Ainsi, l’association des phrases (A) et (B) peut être interprétée comme décrivant les réactifs et le produit d’une réaction chimique. En effet, les réactifs seraient : le mercure liquide et les autres métaux solides. Quant au produit de la réaction, il s’agirait de l’amalgame solidifié. Cette interprétation est en accord avec les étapes de construction du concept de réaction chimique définies Solomonidou et Stavridou (1989,1994). Les élèves appartenant au second stade (c’est le cas de ceux participant à notre expérimentation) “ ont développé un schème conceptuel pour le concept de réaction chimique [...] : deux corps/produits sont mélangés ou mis en contact et donnent autre chose ou un produit nouveau. ” (1994, p.81). La question posée (mélange mercure + autres métaux) entre parfaitement dans ce cas de figure, il est donc fort probable que les élèves, à ce stade, pensent que la trituration engendre une réaction chimique.

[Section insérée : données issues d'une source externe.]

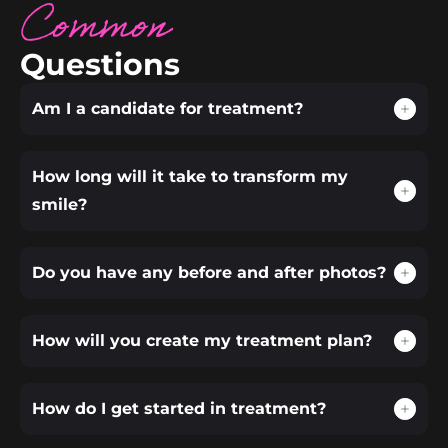
Common
Questions
Am I a candidate for treatment?
How long will it take to transform my
smile?
Do you have any before and after photos?
How will you create my treatment plan?
How do I get started in treatment?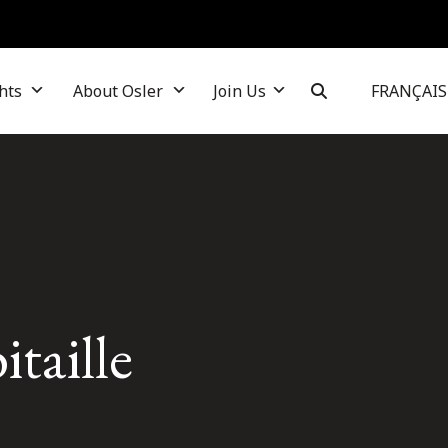
hts
About Osler
Join Us
FRANÇAIS
taille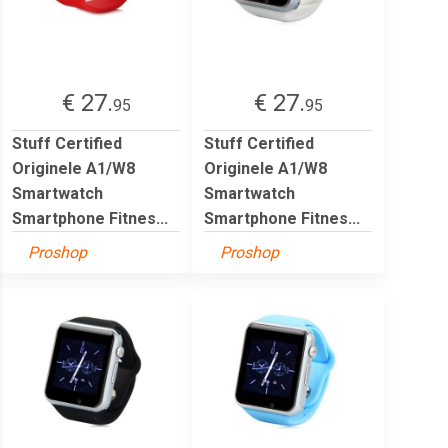
€ 27.
€ 27.
95
95
Stuff Certified
Stuff Certified
Originele A1/W8
Originele A1/W8
Smartwatch
Smartwatch
Smartphone Fitnes...
Smartphone Fitnes...
Proshop
Proshop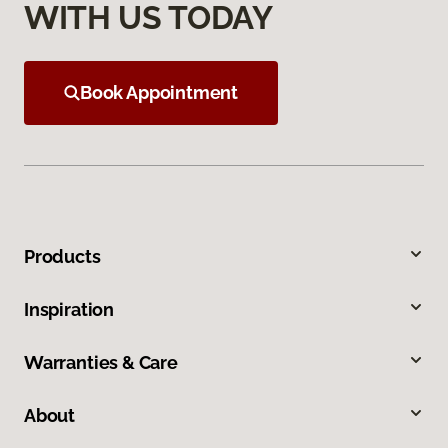
WITH US TODAY
Book Appointment
Products
Inspiration
Warranties & Care
About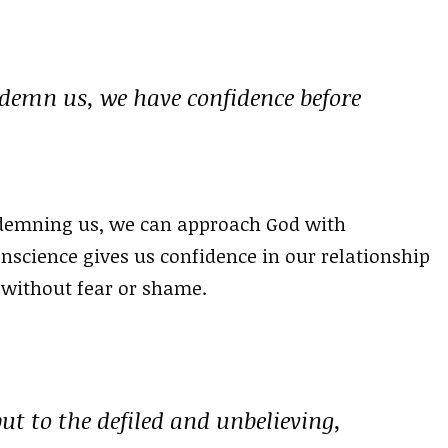
ndemn us, we have confidence before
ndemning us, we can approach God with
nscience gives us confidence in our relationship
 without fear or shame.
but to the defiled and unbelieving,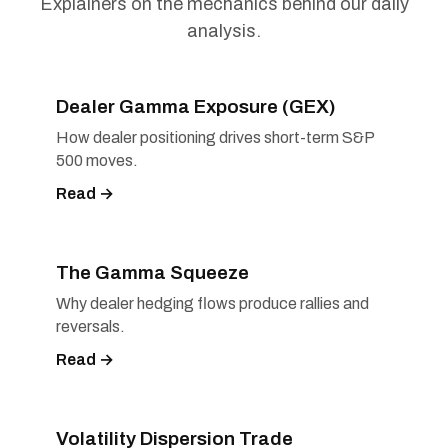
Explainers on the mechanics behind our daily
analysis.
Dealer Gamma Exposure (GEX)
How dealer positioning drives short-term S&P
500 moves.
Read →
The Gamma Squeeze
Why dealer hedging flows produce rallies and
reversals.
Read →
Volatility Dispersion Trade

Cependant, la seconde phrase (B) associée à la troisième (C) peut entraîner les élèves dans un raisonnement différent. Ainsi, la phrase (B) peut signifier qu’il y a un changement d’état entre la formation de la pâte et sa solidification. La matière change d’aspect : d’un état “ pâteux ” elle passe à un état solide. De plus, la phrase (C) laisse entendre que le mélange peut se dissocier, les changements semblent donc réversibles. Or, selon Stavridou et Solomindou (1989), les élèves pensent qu’une réaction chimique est irréversible alors qu’un changement d’état ne l’est pas.

  • “ Some pupils consider a change as radical, therefore chemical, if it is not reversible ; a reversible change of matter is regarded as a non-radical and, hence, physical one. ” (1989, p. 91)

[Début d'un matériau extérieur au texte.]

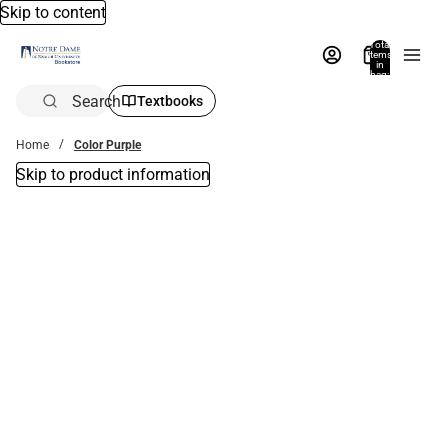
Skip to content
Total
items
in
bag:
0
Search
Textbooks
Home
Color Purple
Skip to product information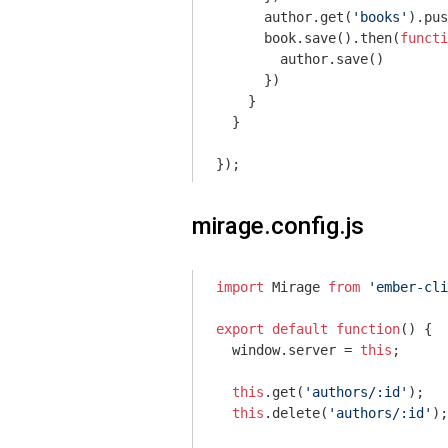
      author.get(
'books'
).pus
      book.save().then(
functi
        author.save()

      })

    }

  }

mirage.config.js
import
 Mirage 
from
'ember-cli
export
default
function
(
) 
{

window
.server = 
this
;

this
.get(
'authors/:id'
);

this
.delete(
'authors/:id'
);
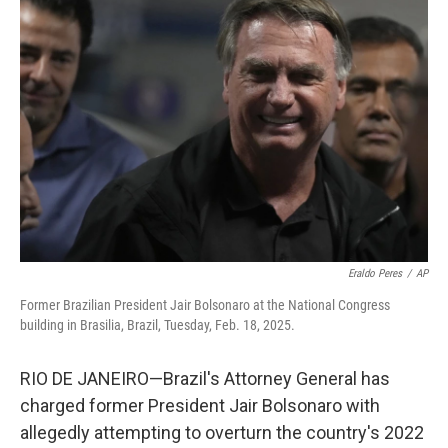
Eraldo Peres
/
AP
Former Brazilian President Jair Bolsonaro at the National Congress
building in Brasilia, Brazil, Tuesday, Feb. 18, 2025.
RIO DE JANEIRO—Brazil's Attorney General has
charged former President Jair Bolsonaro with
allegedly attempting to overturn the country's 2022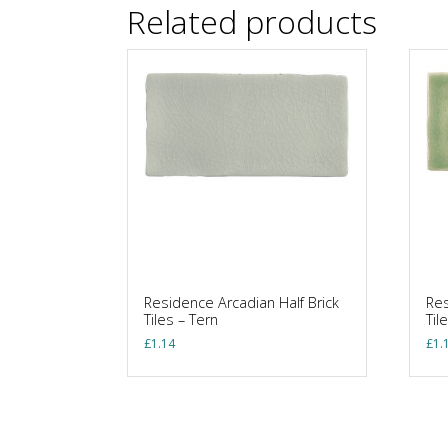
Related products
Residence Arcadian Half Brick
Res
Tiles – Tern
Til
£
1.14
£
1.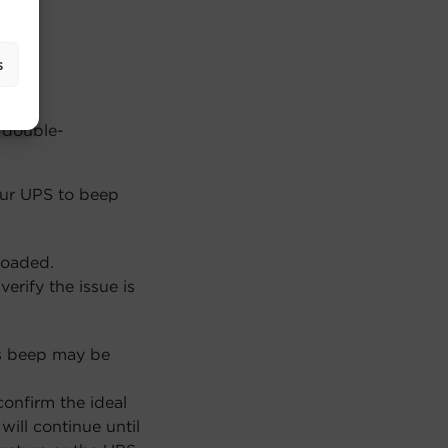
s
 double-
our UPS to beep
loaded.
erify the issue is
s beep may be
onfirm the ideal
ill continue until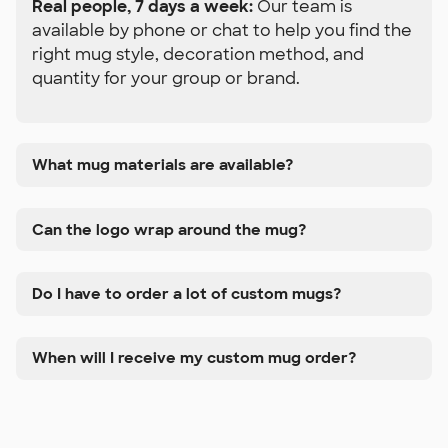
Real people, 7 days a week:
Our team is
available by phone or chat to help you find the
right mug style, decoration method, and
quantity for your group or brand.
What mug materials are available?
Can the logo wrap around the mug?
Do I have to order a lot of custom mugs?
When will I receive my custom mug order?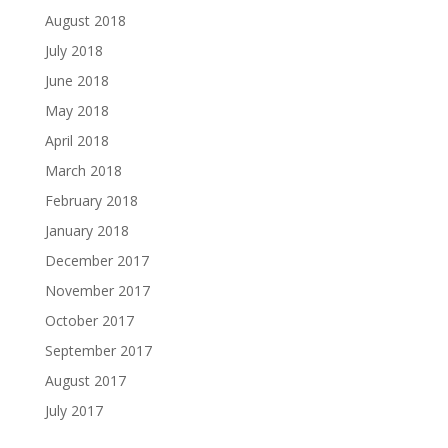
August 2018
July 2018
June 2018
May 2018
April 2018
March 2018
February 2018
January 2018
December 2017
November 2017
October 2017
September 2017
August 2017
July 2017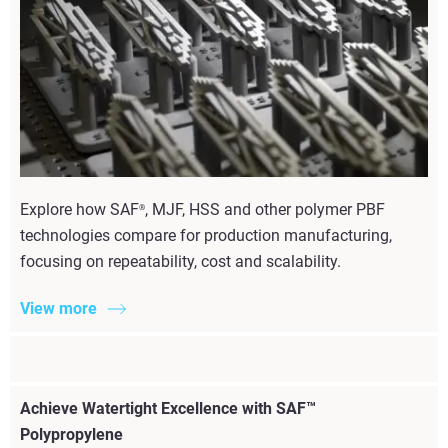
Explore how SAF
, MJF, HSS and other polymer PBF
®
technologies compare for production manufacturing,
focusing on repeatability, cost and scalability.
View more
Achieve Watertight Excellence with SAF™
Polypropylene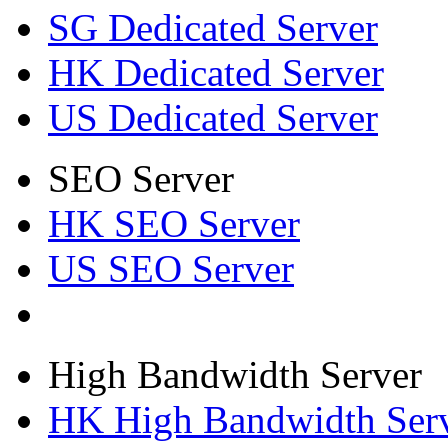
SG Dedicated Server
HK Dedicated Server
US Dedicated Server
SEO Server
HK SEO Server
US SEO Server
High Bandwidth Server
HK High Bandwidth Ser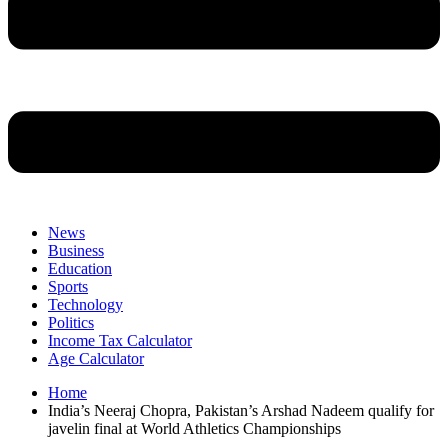
News
Business
Education
Sports
Technology
Politics
Income Tax Calculator
Age Calculator
Home
India’s Neeraj Chopra, Pakistan’s Arshad Nadeem qualify for
javelin final at World Athletics Championships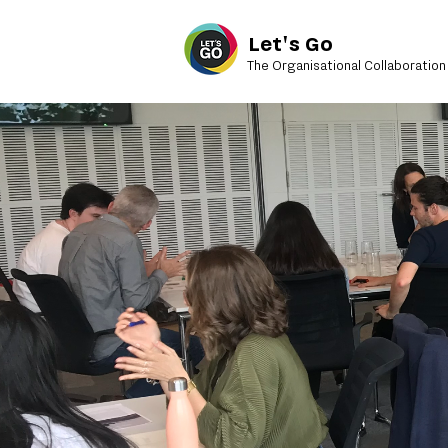
Let's Go
The Organisational Collaboration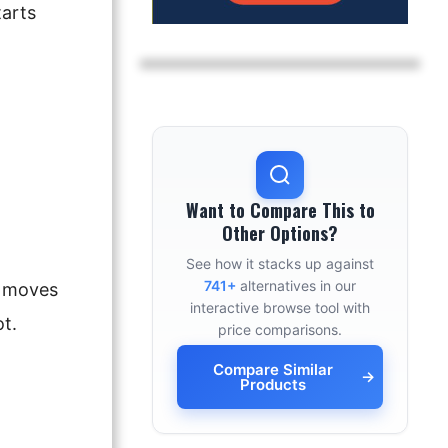
arts
Want to Compare This to
Other Options?
See how it stacks up against
741+
alternatives in our
b moves
interactive browse tool with
t.
price comparisons.
Compare Similar
→
Products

Nous sommes donc en présence de deux réponses opposées qui peuvent toutes deux trouver des arguments dans le site. Cependant, les élèves peuvent tout à fait proposer une solution alliant les deux théories : il y aurait une réaction chimique entre les différents métaux pour produire l’amalgame (nouvelle espèce chimique), qui subirait ensuite un changement d’état (passage de pâteux à solide).

Pour parvenir à la bonne réponse : il n’y a pas réaction chimique car il n’y a pas réorganisation profonde de la structure de la matière (pas de nouvelle espèce chimique créée), les élèves devront faire appel à leurs connaissances scolaires. Ceci, à condition qu’elles puissent être utiles pour faire un choix entre les deux alternatives proposées.

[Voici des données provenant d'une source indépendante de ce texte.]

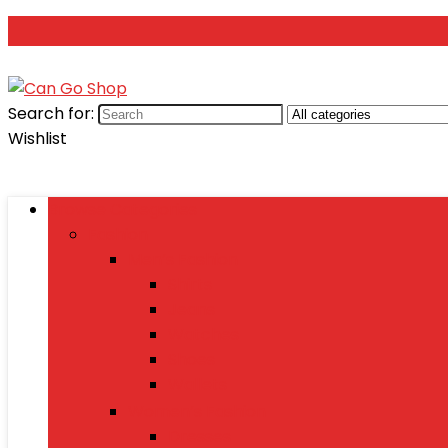
Search for:
Wishlist
Browse Categories
Fashion
Men’s Fashion
Shirts
Jeans
Watches
Shoes
Wallets
Women’s Fashion
Dresses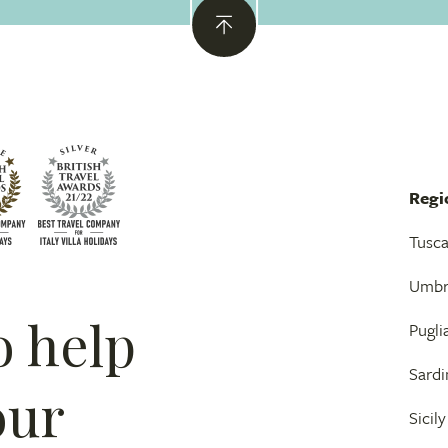
Regi
Tusc
Umbr
o help
Pugli
Sardi
our
Sicily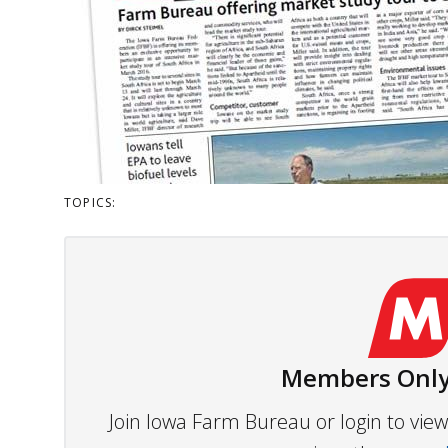
TOPICS:
Members Only
Join Iowa Farm Bureau or login to vi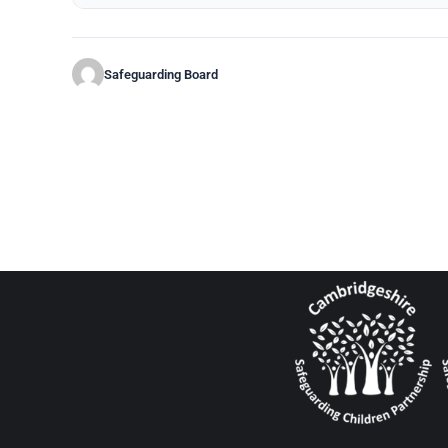
Safeguarding Board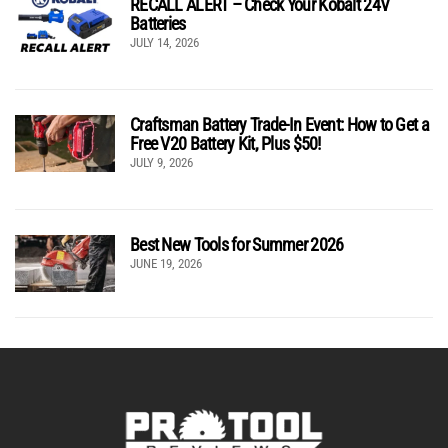
RECALL ALERT – Check Your Kobalt 24V
Batteries
JULY 14, 2026
Craftsman Battery Trade-In Event: How to Get a
Free V20 Battery Kit, Plus $50!
JULY 9, 2026
Best New Tools for Summer 2026
JUNE 19, 2026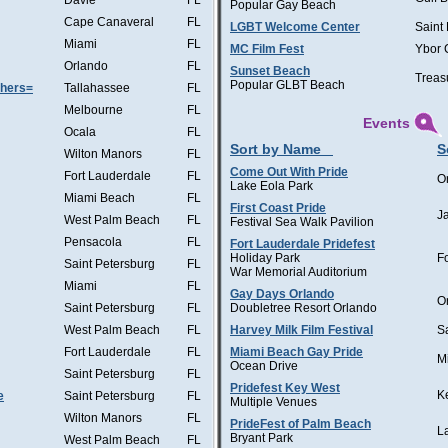
Davie
FL
Popular Gay Beach
Cape Canaveral
FL
LGBT Welcome Center
Saint
Miami
FL
MC Film Fest
Ybor 
Orlando
FL
Sunset Beach
Treas
Popular GLBT Beach
thers=
Tallahassee
FL
Melbourne
FL
Events
Ocala
FL
Sort by Name
S
Wilton Manors
FL
Come Out With Pride
Fort Lauderdale
FL
O
Lake Eola Park
Miami Beach
FL
First Coast Pride
J
West Palm Beach
FL
Festival Sea Walk Pavilion
Pensacola
FL
Fort Lauderdale Pridefest
Holiday Park
F
Saint Petersburg
FL
War Memorial Auditorium
Miami
FL
Gay Days Orlando
O
Saint Petersburg
FL
Doubletree Resort Orlando
West Palm Beach
FL
Harvey Milk Film Festival
S
Fort Lauderdale
FL
Miami Beach Gay Pride
M
Ocean Drive
Saint Petersburg
FL
Pridefest Key West
K
e
Saint Petersburg
FL
Multiple Venues
Wilton Manors
FL
PrideFest of Palm Beach
L
Bryant Park
West Palm Beach
FL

Les élèves peuvent également faire appel à leurs connaissances de la vie de tous les jours. En effet, les amalgames font partie de leur vie quotidienne des élèves (on peut supposer qu’ils sont déjà allés chez le dentiste) et il est fort probable qu’ils aient déjà été confrontés à des mélanges du même type. On peut ainsi supposer qu’ils ont déjà mélangé de la farine avec de l’eau ce qui peut être un exemple analogue au problème posé. La question est de savoir s’ils vont utiliser une telle analogie et, sachant qu’elle ne fait pas partie du domaine de la chimie, mais de celui la vie quotidienne, pourront-ils considérer qu’elle peut éventuellement faire appel à des concepts enseignés en classe. En effet, nous savons que les élèves éprouvent des difficultés à reconnaître des événements de leur vie de tous les jours comme pouvant être régis par des concepts physiques ou chimique (Le Diouris, 1997). L’utilisation d’une analogie “ quotidienne ” ne va-t-elle pas forcément engendrer un rejet des concepts scientifiques ?

Notons de plus qu’elle appartient du niveau des substances et non de celui des molécules ce qui, Solomidou et Stavridou (1994) relève du second stade. Celui-ci ne permet pas aux élèves de différencier assurément entre réaction chimique et transformation physique.